Отпевали сэра Уильяма в часовне при колледже, хотя, сообразно заслугам покойного, церемония должна была пройти в университетской церкви Св. Маргариты. Но дама Камилла проявила то свойство своего характера, которое в административном корпусе именовали «деликатностью».
Обстоятельства смерти сэра Уильяма Рассела таковы, что делать из поминок событие университетского масштаба было бы, как выразилась дама Камилла, нецелесообразно. Желающих отдать последний долг философу можно было собрать по всей Британии; студентов имелись сотни, причем многие претендовали на статус «любимого ученика»; собутыльников за годы возлияний накопилось изрядно, и всякий считал себя лучшим другом; влюбленным женщинам пришлось бы предоставить отдельную скамью в храме. Хорошо еще, как выразился прямолинейный майор Кингстон, что сэр Уильям не имел детей от своих многочисленных связей. Покойный логик был в этом отношении осмотрительным человеком: связи заводил только с замужними дамами, и если ребенок и рождался, то, согласно британскому законодательству, принадлежал к фамилии супруга. «А то бы здесь очередь из наследников стояла», — сказал грубый майор. Дочь незамужней преподавательницы социологии, возможно, была единственным ребенком покойного философа; впрочем, и она не была признана официально.
Часовня колледжа на первый взгляд могла показаться неказистой — впрочем, узнав, что автором сооружения был сам Кристофер Ренн, посетитель мог оценить величавую стать архитектуры. Пламенеющие в закатных лучах витражи бросали отблески на печальные лица профессуры.
— В первом ряду — Эндрю Вытоптов.
— Тот самый, который в обморок падал?
— Именно он.
Инспектора полиции продолжали свой неторопливый разговор.
— Странно, что упал в обморок, не находите? На барышню не похож. Он русский?
— Бежал от большевиков.
— Всегда толстый был или в Европе откормили?
— Зачем так резко? — Французы порой позволяют себе то, что англичанин позволить не может. — Профессор полноват. Тому могут быть разные причины.
— Ну-ну, Скотленд-Ярду виднее. А рядом кто?
— Бенджамен Розенталь, философ. Бежал из Германии. — Лестрейд покосился на Мегре, кто знает, не антисемит ли парижский инспектор: по поводу Дрейфуса до сих пор нет общего согласия. — Еврей, да. В Оксфорде Розенталя ценят.

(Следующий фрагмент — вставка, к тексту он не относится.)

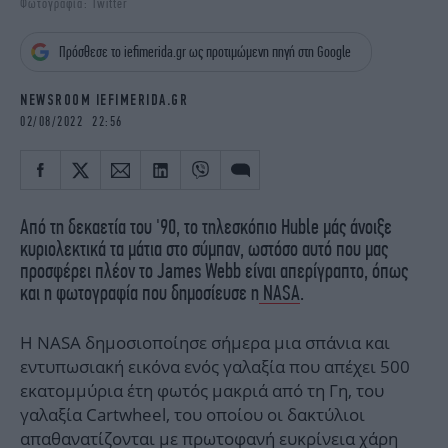
Φωτογραφία: Twitter
iBOOKS
ΖΩΔΙΑ
OSCARS
THE OCEAN
Πρόσθεσε το iefimerida.gr ως προτιμώμενη πηγή στη Google
MEDIA
ELAMEFORA
NEWSROOM IEFIMERIDA.GR
NEWSLETTER
02/08/2022 22:56
Από τη δεκαετία του '90, το τηλεσκόπιο Huble μάς άνοιξε
κυριολεκτικά τα μάτια στο σύμπαν, ωστόσο αυτό που μας
προσφέρει πλέον το James Webb είναι απερίγραπτο, όπως
και η φωτογραφία που δημοσίευσε η
NASA
.
Η NASA δημοσιοποίησε σήμερα μια σπάνια και
εντυπωσιακή εικόνα ενός γαλαξία που απέχει 500
εκατομμύρια έτη φωτός μακριά από τη Γη, του
γαλαξία Cartwheel, του οποίου οι δακτύλιοι
απαθανατίζονται με πρωτοφανή ευκρίνεια χάρη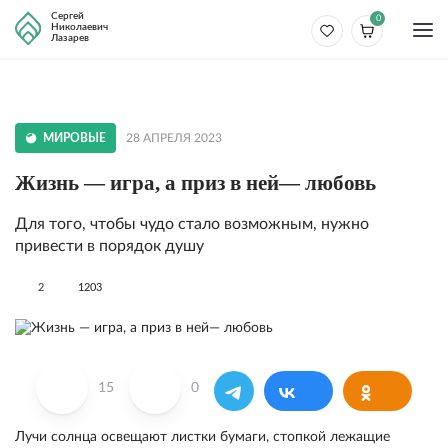
Сергей
0
Николаевич
Лазарев
МИРОВЫЕ
28 АПРЕЛЯ 2023
Жизнь — игра, а приз в ней— любовь
Для того, чтобы чудо стало возможным, нужно
привести в порядок душу
2
1203
15
0
Лучи солнца освещают листки бумаги, стопкой лежащие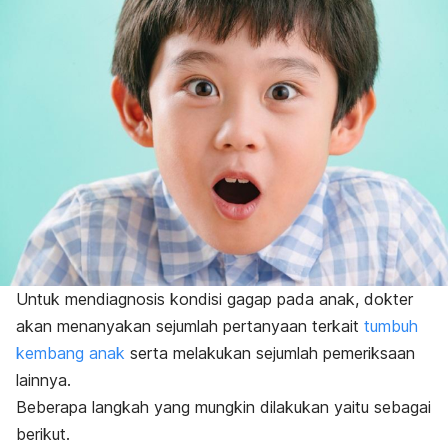
Untuk mendiagnosis kondisi gagap pada anak, dokter
akan menanyakan sejumlah pertanyaan terkait
tumbuh
kembang anak
serta melakukan sejumlah pemeriksaan
lainnya.
Beberapa langkah yang mungkin dilakukan yaitu sebagai
berikut.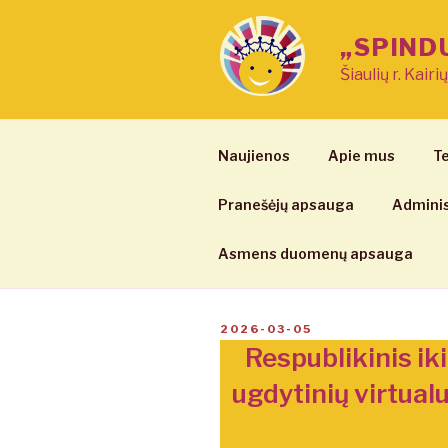
Eiti
prie
„SPIND
turinio
Šiaulių r. Kairi
Naujienos
Apie mus
Te
Pranešėjų apsauga
Adminis
Asmens duomenų apsauga
PASKELBTA
2026-03-05
Respublikinis ik
ugdytinių virtua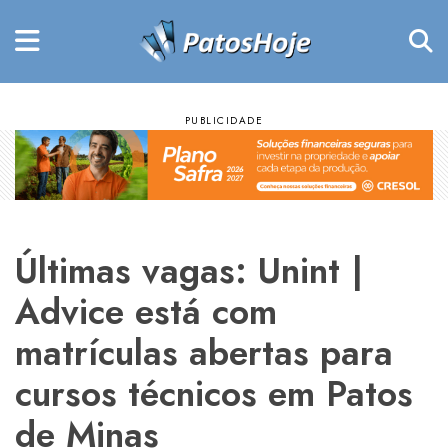
Últimas vagas: Unint |
Advice está com
matrículas abertas para
cursos técnicos em Patos
de Minas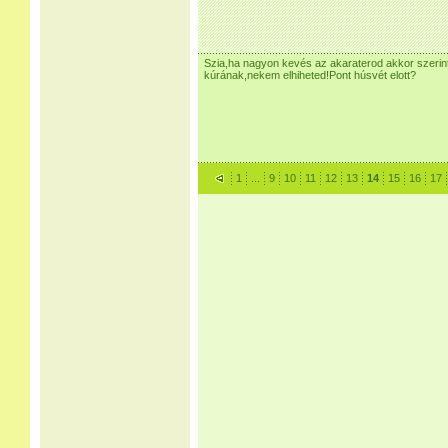
Szia,ha nagyon kevés az akaraterod akkor szeri
kúrának,nekem elhiheted!Pont húsvét elott?
1
...
9
10
11
12
13
14
15
16
17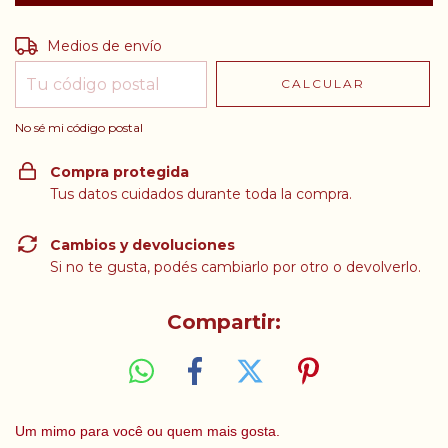
Entregas para el CP:
CAMBIAR CP
Medios de envío
CALCULAR
No sé mi código postal
Compra protegida
Tus datos cuidados durante toda la compra.
Cambios y devoluciones
Si no te gusta, podés cambiarlo por otro o devolverlo.
Compartir:
Um mimo para você ou quem mais gosta.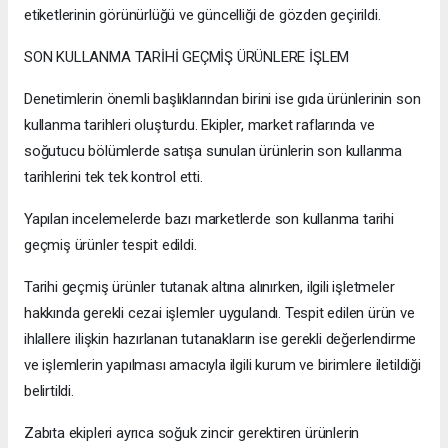
etiketlerinin görünürlüğü ve güncelliği de gözden geçirildi.
SON KULLANMA TARİHİ GEÇMİŞ ÜRÜNLERE İŞLEM
Denetimlerin önemli başlıklarından birini ise gıda ürünlerinin son
kullanma tarihleri oluşturdu. Ekipler, market raflarında ve
soğutucu bölümlerde satışa sunulan ürünlerin son kullanma
tarihlerini tek tek kontrol etti.
Yapılan incelemelerde bazı marketlerde son kullanma tarihi
geçmiş ürünler tespit edildi.
Tarihi geçmiş ürünler tutanak altına alınırken, ilgili işletmeler
hakkında gerekli cezai işlemler uygulandı. Tespit edilen ürün ve
ihlallere ilişkin hazırlanan tutanakların ise gerekli değerlendirme
ve işlemlerin yapılması amacıyla ilgili kurum ve birimlere iletildiği
belirtildi.
Zabıta ekipleri ayrıca soğuk zincir gerektiren ürünlerin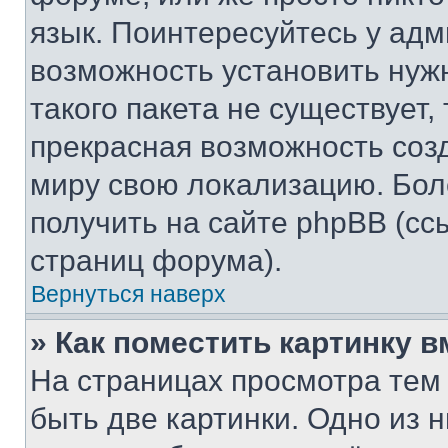
язык. Поинтересуйтесь у адми
возможность установить нуж
такого пакета не существует,
прекрасная возможность созд
миру свою локализацию. Бо
получить на сайте phpBB (сс
страниц форума).
Вернуться наверх
» Как поместить картинку 
На страницах просмотра тем
быть две картинки. Одно из 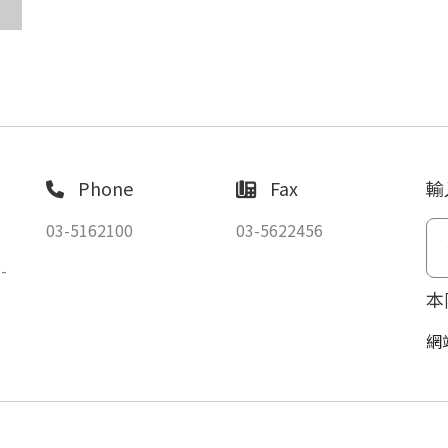
Phone
Fax
輸
03-5162100
03-5622456
-
本
網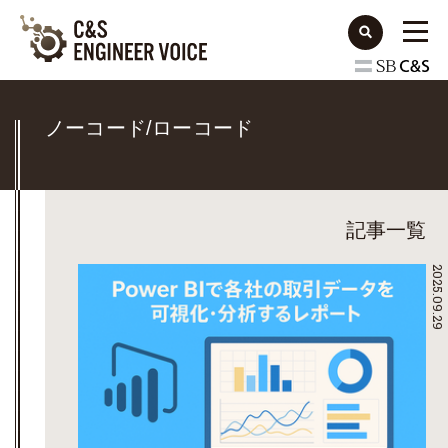
ノーコード/ローコード
記事一覧
2025.09.29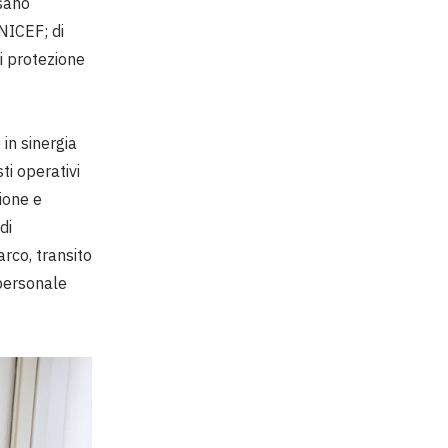
ssano
NICEF; di
i protezione
in sinergia
i operativi
zione e
di
rco, transito
 personale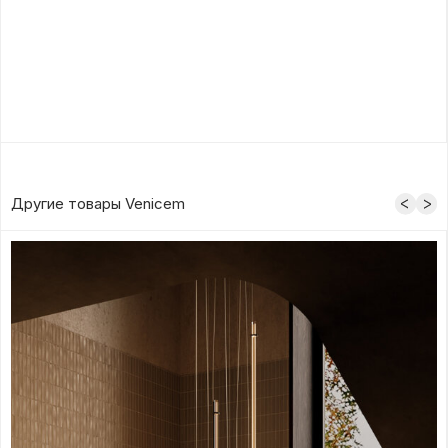
Другие товары Venicem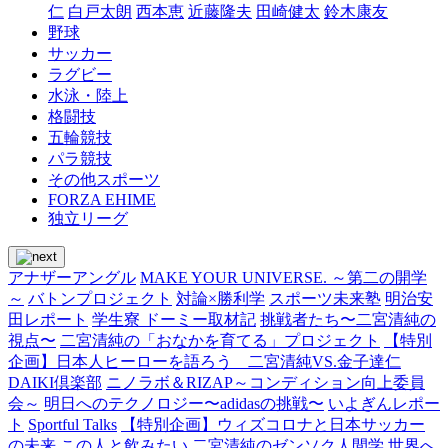
仁
白戸太朗
西本恵
近藤隆夫
田崎健太
鈴木康友
野球
サッカー
ラグビー
水泳・陸上
格闘技
五輪競技
パラ競技
その他スポーツ
FORZA EHIME
独立リーグ
アナザーアングル
MAKE YOUR UNIVERSE. ～第二の開学
～
バトンプロジェクト
対論×勝利学
スポーツ未来塾
明治安
田レポート
学生寮 ドーミー取材記
挑戦者たち〜二宮清純の
視点〜
二宮清純の「おなかを育てる」プロジェクト
【特別
企画】日本人ヒーローを語ろう 二宮清純VS.金子達仁
DAIKI倶楽部
ニノラボ＆RIZAP～コンディション向上委員
会～
明日へのテクノロジー〜adidasの挑戦〜
いよぎんレポー
ト
Sportful Talks
【特別企画】ウィズコロナと日本サッカー
の未来
この人と飲みたい
二宮清純のゼンソク人間学
世界へ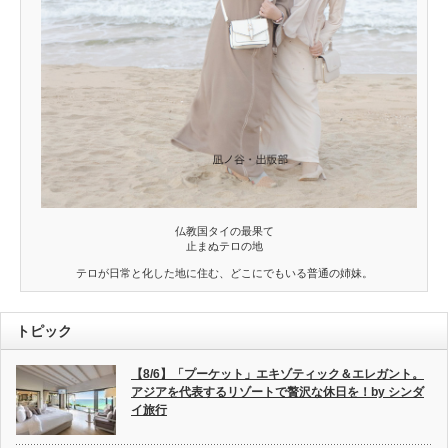
仏教国タイの最果て
止まぬテロの地
テロが日常と化した地に住む、どこにでもいる普通の姉妹。
トピック
【8/6】「プーケット」エキゾティック＆エレガント。
アジアを代表するリゾートで贅沢な休日を！by シンダ
イ旅行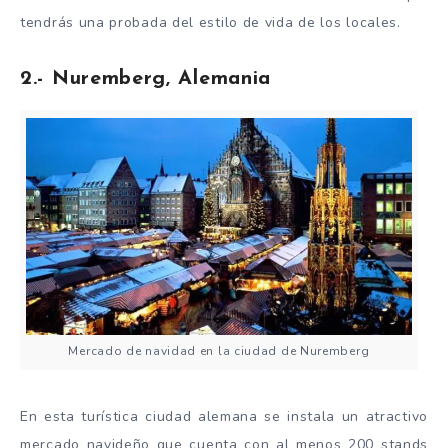
tendrás una probada del estilo de vida de los locales.
2.- Nuremberg, Alemania
Mercado de navidad en la ciudad de Nuremberg
En esta turística ciudad alemana se instala un atractivo
mercado navideño
que cuenta con al menos 200 stands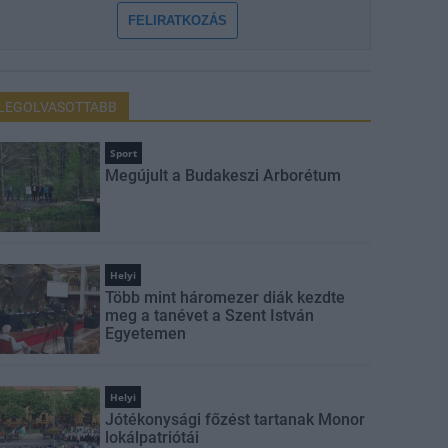
FELIRATKOZÁS
LEGOLVASOTTABB
Sport
Megújult a Budakeszi Arborétum
Helyi
Több mint háromezer diák kezdte
meg a tanévet a Szent István
Egyetemen
Helyi
Jótékonysági főzést tartanak Monor
lokálpatriótái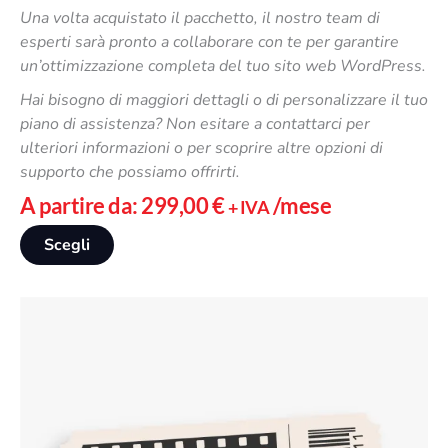
i
Una volta acquistato il pacchetto, il nostro team di
p
esperti sarà pronto a collaborare con te per garantire
o
un’ottimizzazione completa del tuo sito web WordPress.
s
Hai bisogno di maggiori dettagli o di personalizzare il tuo
s
piano di assistenza? Non esitare a contattarci per
o
ulteriori informazioni o per scoprire altre opzioni di
n
supporto che possiamo offrirti.
o
e
A partire da:
299,00
€
/mese
+ IVA
s
Q
Scegli
s
u
e
e
r
s
e
t
s
o
c
p
e
r
l
o
t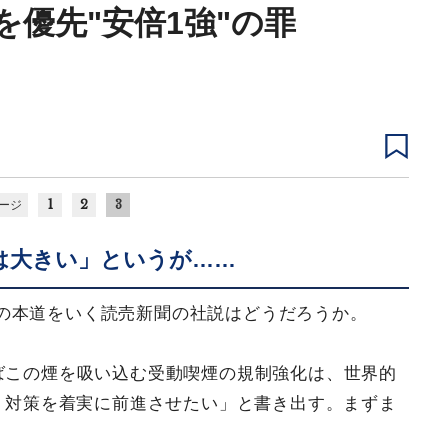
優先"安倍1強"の罪
1
2
3
ージ
は大きい」というが……
の本道をいく読売新聞の社説はどうだろうか。
たばこの煙を吸い込む受動喫煙の規制強化は、世界的
て、対策を着実に前進させたい」と書き出す。まずま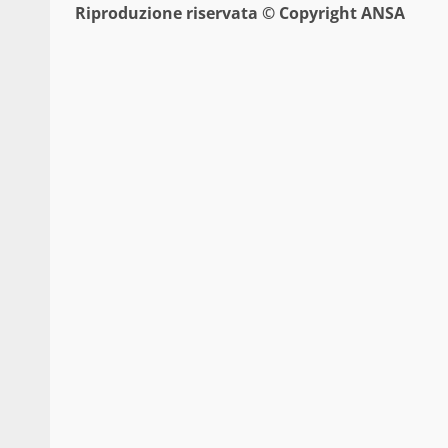
Riproduzione riservata © Copyright ANSA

— Русские, евреи, все помчались в Англию. Розенталь — философ?
— Здесь у меня помечена тема монографии… Экзистенциализм. Бытие и время. Вам это что-нибудь говорит?
— В общих чертах, — уклончиво ответил Мегре. — Мадам Мегре увлекается этой чепухой. Гм, пардон… Следующий в ряду кто? Рыжий, у кого нос дергается.
— Сильвио Маркони, специалист по Данте.
— По Данте? — Мегре изучал оживленное лицо Сильвио.
— У меня определенно записано: «Данте».
— А за ним?
— Хьюго Берримор, позитивист.
— Как это, вы говорите, называется?
— Позитивист. Не спрашивайте меня, Жюль, что это значит. Позитивист, и дело с концом. У позитивистов существует особая теория по поводу чайников.
— Ох, Лестрейд, староват я для таких теорий. Покойник, как понимаю, был главный философ университета?
— Уильям Рассел был директором департамента философии.
— Зарплаты назначал? — спросил дотошный француз. — Получают философы изрядно, верно?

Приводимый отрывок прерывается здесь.